Landrum looked over Privett’s shoulder at the speedometer, which was holding on sixty. He looked out at the road and the weather. It was a little faster than he would have driven, considering.
“There can be ice under this shit that you don’t see,” Reardon insisted.
Privett sighed exasperatedly, but Landrum felt the car slow.
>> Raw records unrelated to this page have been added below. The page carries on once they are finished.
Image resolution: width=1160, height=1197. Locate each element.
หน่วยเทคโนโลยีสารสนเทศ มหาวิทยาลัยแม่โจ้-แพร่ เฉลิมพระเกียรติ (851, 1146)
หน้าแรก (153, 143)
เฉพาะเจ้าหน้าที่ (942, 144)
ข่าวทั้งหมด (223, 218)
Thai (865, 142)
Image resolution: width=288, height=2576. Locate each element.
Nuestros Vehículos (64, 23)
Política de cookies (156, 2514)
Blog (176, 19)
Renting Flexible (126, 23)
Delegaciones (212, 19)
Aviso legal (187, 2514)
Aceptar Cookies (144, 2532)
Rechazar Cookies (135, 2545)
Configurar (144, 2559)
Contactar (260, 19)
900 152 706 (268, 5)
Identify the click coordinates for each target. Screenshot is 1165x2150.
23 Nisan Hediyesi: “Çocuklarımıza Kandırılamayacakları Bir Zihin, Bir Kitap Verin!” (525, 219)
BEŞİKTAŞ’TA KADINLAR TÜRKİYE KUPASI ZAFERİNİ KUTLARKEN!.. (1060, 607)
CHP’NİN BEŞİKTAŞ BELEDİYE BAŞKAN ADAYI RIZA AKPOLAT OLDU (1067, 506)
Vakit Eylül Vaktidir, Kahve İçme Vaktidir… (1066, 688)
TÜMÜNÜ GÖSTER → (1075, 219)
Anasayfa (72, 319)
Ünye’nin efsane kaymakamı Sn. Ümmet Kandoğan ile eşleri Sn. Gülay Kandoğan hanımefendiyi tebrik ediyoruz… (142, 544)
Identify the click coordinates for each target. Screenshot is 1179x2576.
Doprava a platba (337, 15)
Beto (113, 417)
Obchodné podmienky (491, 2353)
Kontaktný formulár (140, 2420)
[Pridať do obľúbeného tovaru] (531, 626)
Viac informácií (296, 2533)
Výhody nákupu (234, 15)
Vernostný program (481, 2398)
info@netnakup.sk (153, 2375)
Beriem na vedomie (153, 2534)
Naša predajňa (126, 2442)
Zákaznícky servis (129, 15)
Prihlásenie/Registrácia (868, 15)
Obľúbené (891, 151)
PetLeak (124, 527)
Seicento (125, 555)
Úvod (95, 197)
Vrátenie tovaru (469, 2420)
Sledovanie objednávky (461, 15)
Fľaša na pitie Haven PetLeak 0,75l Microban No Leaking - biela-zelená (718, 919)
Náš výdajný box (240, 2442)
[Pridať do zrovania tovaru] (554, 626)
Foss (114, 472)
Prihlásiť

“You can get some sleep while you’re not driving, you know,” Luke told the girl, who was sitting in the middle of the back seat, between him and Tramp.
She looked at the back of Cargo’s head suspiciously, then down at her buckley. “Maybe later. I think I’ll read for now.”
Tramp looked entirely too happy about the seating arrangements, which prompted Landrum to shoot him a dirty look over the back of the kid’s head. His buckley vibrated softly, and he touched the screen to bring up the text.
“What? Are you calling dibs?” The message had Tramp’s user icon in the corner.
“She’s underage,” he typed back.
“Not by much.” He and Tramp were both typing by touching small typewriter keys displayed on the lower half of the screen. They were only there when the buckley was in text mode, but they did help with brief, silent communication.